Bepaalt dat voor zover dit bedrag of een gedeelte daarvan reeds door of namens een (van de) medeverdachte(n) aan de benadeelde partij en/of de Staat is betaald, de verdachte in zoverre van die verplichting zal zijn ontslagen.
Bepaalt dat betalingen aan de benadeelde partij in mindering strekken op de verplichting tot betaling aan de Staat en dat betalingen aan de Staat in mindering strekken op de verplichting tot betaling aan de benadeelde partij.
Vordering benadeelde partij [slachtoffer 2]

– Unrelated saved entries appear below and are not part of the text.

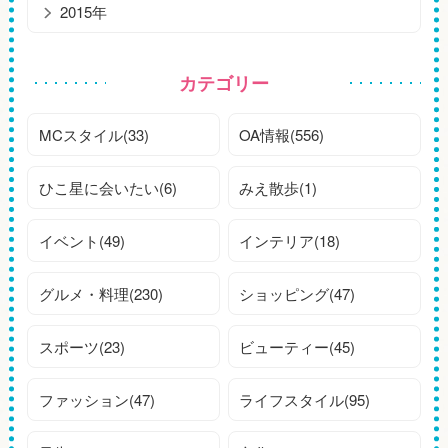
2015年
カテゴリー
MCスタイル(33)
OA情報(556)
ひこ星に会いたい(6)
みえ散歩(1)
イベント(49)
インテリア(18)
グルメ・料理(230)
ショッピング(47)
スポーツ(23)
ビューティー(45)
ファッション(47)
ライフスタイル(95)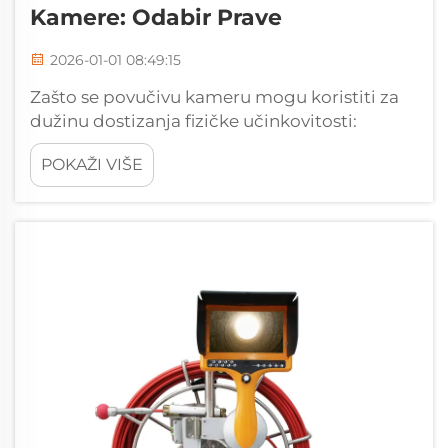
Kamere: Odabir Prave
2026-01-01 08:49:15
Zašto se povučivu kameru mogu koristiti za
dužinu dostizanja fizičke učinkovitosti:
radijusa savijanja, trenja i memorije kabla
POKAŽI VIŠE
Većina ljudi smatra da se navodena dužina
povučljive kamere ne podudara s onim što
zapravo dobivaju kada...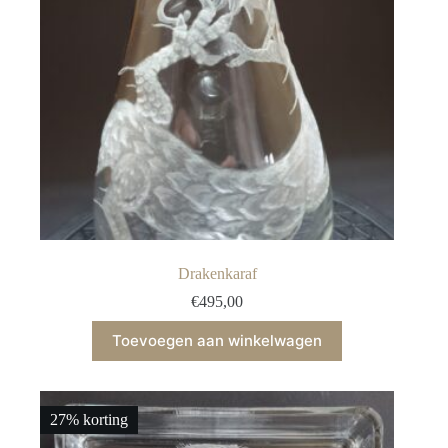
Drakenkaraf
€
495,00
Toevoegen aan winkelwagen
27% korting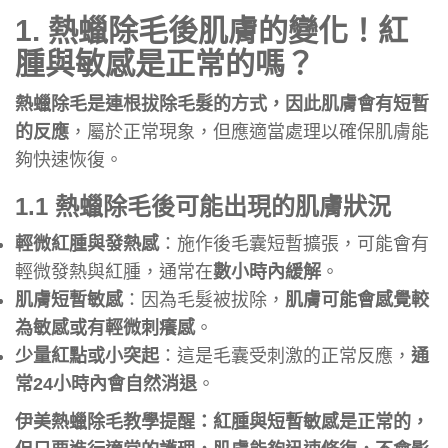
1.
熱蠟除毛後肌膚的變化！紅
腫與敏感是正常的嗎？
熱蠟除毛是連根拔除毛髮的方式，因此肌膚會有短暫
的反應
，屬於正常現象，但應適當處理以確保肌膚能
夠快速恢復。
1.1 熱蠟除毛後可能出現的肌膚狀況
輕微紅腫與發熱感
：施作後毛囊短暫擴張，可能會有
輕微發熱與紅腫，通常在
數小時內緩解
。
肌膚短暫敏感
：因為毛髮被拔除，
肌膚可能會感覺較
為敏感或有輕微刺癢感
。
少量紅點或小突起
：這是毛囊受刺激的正常反應，
通
常24小時內會自然消退
。
伊美熱蠟除毛教學提醒：紅腫與短暫敏感是正常的，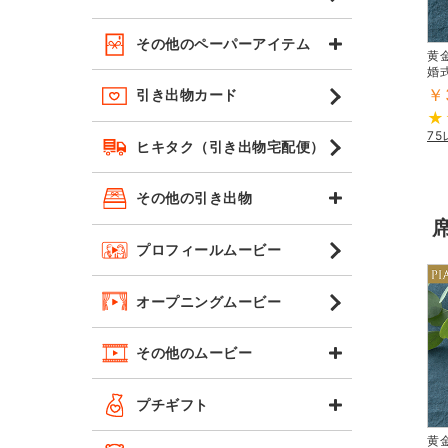
その他のペーパーアイテム
黄金
婚
￥
引き出物カード
7
ヒキタク（引き出物宅配便）
その他の引き出物
プロフィールムービー
オープニングムービー
その他のムービー
プチギフト
黄金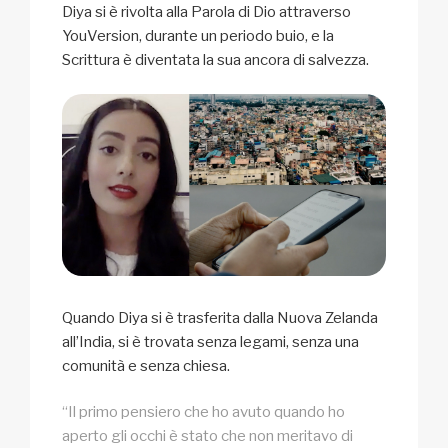
Diya si è rivolta alla Parola di Dio attraverso
YouVersion, durante un periodo buio, e la
Scrittura è diventata la sua ancora di salvezza.
Quando Diya si è trasferita dalla Nuova Zelanda
all’India, si è trovata senza legami, senza una
comunità e senza chiesa.
“Il primo pensiero che ho avuto quando ho
aperto gli occhi è stato che non meritavo di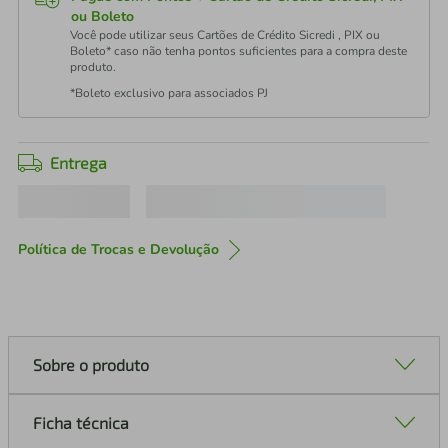
ou Boleto
Você pode utilizar seus Cartões de Crédito Sicredi , PIX ou
Boleto* caso não tenha pontos suficientes para a compra deste
produto.
*Boleto exclusivo para associados PJ
Entrega
Política de Trocas e Devolução
Sobre o produto
Ficha técnica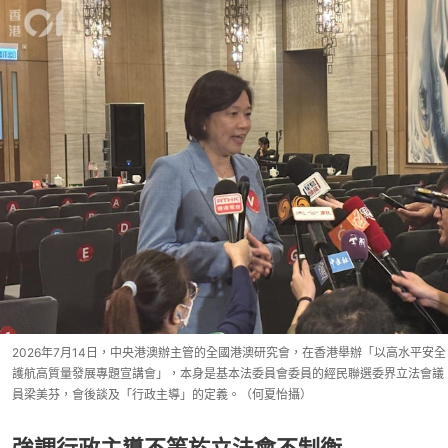
2026年7月14日，中央港澳辦主管的全國港澳研究會，在香港舉辦「以高水平安全
護航高質量發展專題宣講會」，本身是基本法委員會委員的經民聯選委界立法會議
員梁美芬，會後談及「行政主導」的定義。（何夏怡攝）
強調行政主導不等於立法會不制衡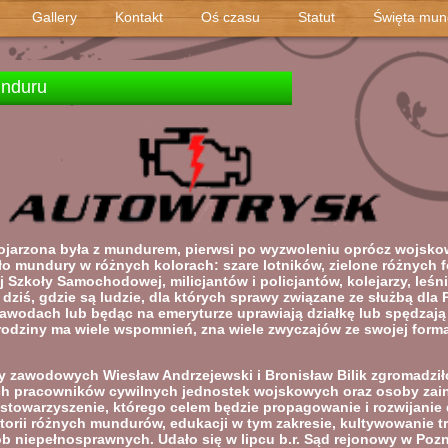
Gallery
Kontakt
Oś czasu
Statut
Święta mu
unduru
ojarzona była z mundurem, pierwsi po wyzwoleniu oprócz wojskowy
yło mundury w różnych kolorach: szare lotników, zielone różnych 
 Szkoły Samochodowej, milicjantów i policjantów, kolejarzy, leśn
dziś, gdzie są ludzie, dla których sprawy związane ze służbą dla 
zawodach lub będąc na emeryturze uprawiają działkę lub spędzają
rodziny ma wiele wspomnień, zna wiele zwyczajów ze swojej forma
 zawodowych Wiesław Andrzejewski i Bronisław Bilik zgromadził
ch pracowników cywilnych jednostek wojskowych oraz osoby zai
stowarzyszenie, którego celem będzie propagowanie i rozwijanie
orii różnych mundurów, edukacji w tym zakresie, kultywowanie t
b niepełnosprawnych. Udało się w lipcu b.r. Sąd rejonowy w Pozn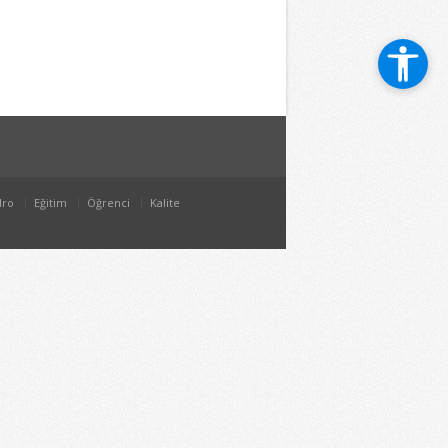
dro
Eğitim
Öğrenci
Kalite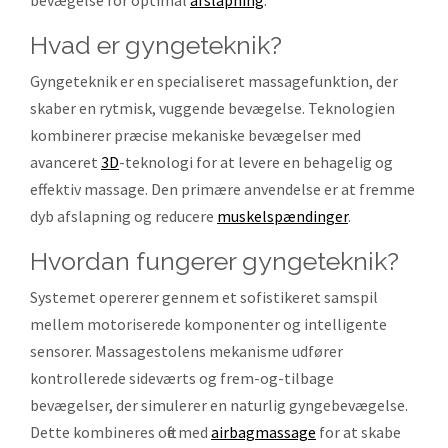
bevægelse for optimal
afslapning
.
hvad er gyngeteknik?
Gyngeteknik er en specialiseret massagefunktion, der
skaber en rytmisk, vuggende bevægelse. Teknologien
kombinerer præcise mekaniske bevægelser med
avanceret
3D
-teknologi for at levere en behagelig og
effektiv massage. Den primære anvendelse er at fremme
dyb afslapning og reducere
muskelspændinger
.
hvordan fungerer gyngeteknik?
Systemet opererer gennem et sofistikeret samspil
mellem motoriserede komponenter og intelligente
sensorer. Massagestolens mekanisme udfører
kontrollerede sideværts og frem-og-tilbage
bevægelser, der simulerer en naturlig gyngebevægelse.
Dette kombineres ofte med
airbagmassage
for at skabe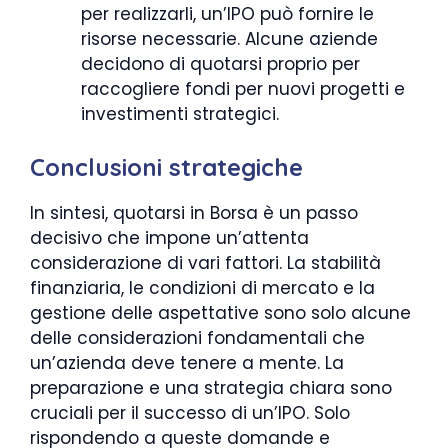
per realizzarli, un’IPO può fornire le
risorse necessarie. Alcune aziende
decidono di quotarsi proprio per
raccogliere fondi per nuovi progetti e
investimenti strategici.
Conclusioni strategiche
In sintesi, quotarsi in Borsa è un passo
decisivo che impone un’attenta
considerazione di vari fattori. La stabilità
finanziaria, le condizioni di mercato e la
gestione delle aspettative sono solo alcune
delle considerazioni fondamentali che
un’azienda deve tenere a mente. La
preparazione e una strategia chiara sono
cruciali per il successo di un’IPO. Solo
rispondendo a queste domande e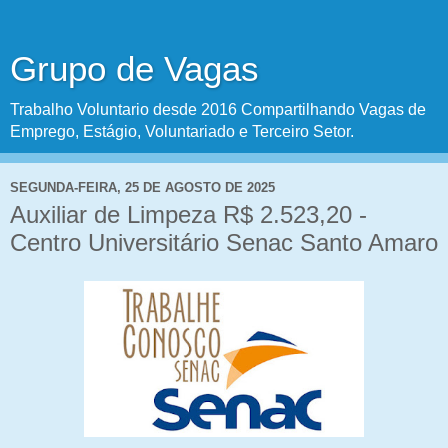
Grupo de Vagas
Trabalho Voluntario desde 2016 Compartilhando Vagas de
Emprego, Estágio, Voluntariado e Terceiro Setor.
SEGUNDA-FEIRA, 25 DE AGOSTO DE 2025
Auxiliar de Limpeza R$ 2.523,20 -
Centro Universitário Senac Santo Amaro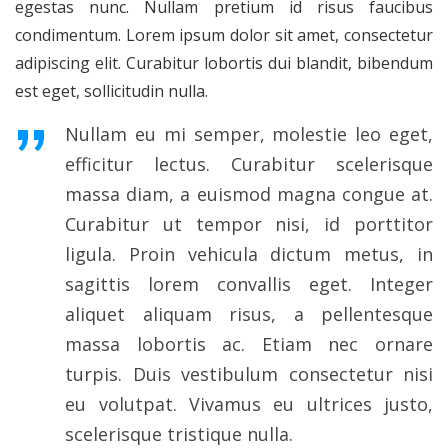
egestas nunc. Nullam pretium id risus faucibus
condimentum. Lorem ipsum dolor sit amet, consectetur
adipiscing elit. Curabitur lobortis dui blandit, bibendum
est eget, sollicitudin nulla.
Nullam eu mi semper, molestie leo eget,
efficitur lectus. Curabitur scelerisque
massa diam, a euismod magna congue at.
Curabitur ut tempor nisi, id porttitor
ligula. Proin vehicula dictum metus, in
sagittis lorem convallis eget. Integer
aliquet aliquam risus, a pellentesque
massa lobortis ac. Etiam nec ornare
turpis. Duis vestibulum consectetur nisi
eu volutpat. Vivamus eu ultrices justo,
scelerisque tristique nulla.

Wijst toe de vordering tot vergoeding van de door de benadeelde partij geleden immateriële schade tot een bedrag van
€ 7.000,00, en veroordeelt de verdachte tot betaling van dit bedrag, vermeerderd met de wettelijke rente over dit bedrag vanaf 16 juni 2023 tot aan de dag der algehele voldoening, aan [slachtoffer 2] , voornoemd, tegen behoorlijk bewijs van kwijting.
Bepaalt dat indien genoemd bedrag geheel of gedeeltelijk door een (van de) medeverdachte(n) is betaald, de verdachte in zoverre zal zijn bevrijd.
Veroordeelt de verdachte in de kosten door de benadeelde partij gemaakt, tot op heden begroot op nihil, en in de kosten ten behoeve van de tenuitvoerlegging alsnog te maken.
Verklaart de benadeelde partij voor het overige niet-ontvankelijk in de vordering.
Legt de verdachte als schadevergoedingsmaatregel ten behoeve van slachtoffer [slachtoffer 2] de verplichting op tot betaling aan de Staat van een bedrag van € 7.000,00, te vermeerderen met de wettelijke rente vanaf 16 juni 2023 tot aan de dag der algehele voldoening. Indien de schadevergoedingsmaatregel niet of niet volledig wordt voldaan, kan gijzeling worden toegepast met een totale maximumduur van 70 dagen. De toepassing van de gijzeling heft de hiervoor opgelegde betalingsverplichting niet op.
Bepaalt dat voor zover dit bedrag of een gedeelte daarvan reeds door of namens een (van de) medeverdachte(n) aan de benadeelde partij en/of de Staat is betaald, de verdachte in zoverre van die verplichting zal zijn ontslagen.
Bepaalt dat betalingen aan de benadeelde partij in mindering strekken op de verplichting tot betaling aan de Staat en dat betalingen aan de Staat in mindering strekken op de verplichting tot betaling aan de benadeelde partij.
Samenstelling rechtbank en uitspraakdatum
Dit vonnis is gewezen door
mr. J.C. van den Bos, voorzitter,
mr. N.M.L. Rogmans en mr. E.L. Hoogstraate, rechters,
in tegenwoordigheid van de griffier mr. L.L. de Vries,
en uitgesproken op de openbare terechtzitting van 28 februari 2025.
Mr. Rogmans is buiten staat om dit vonnis te ondertekenen.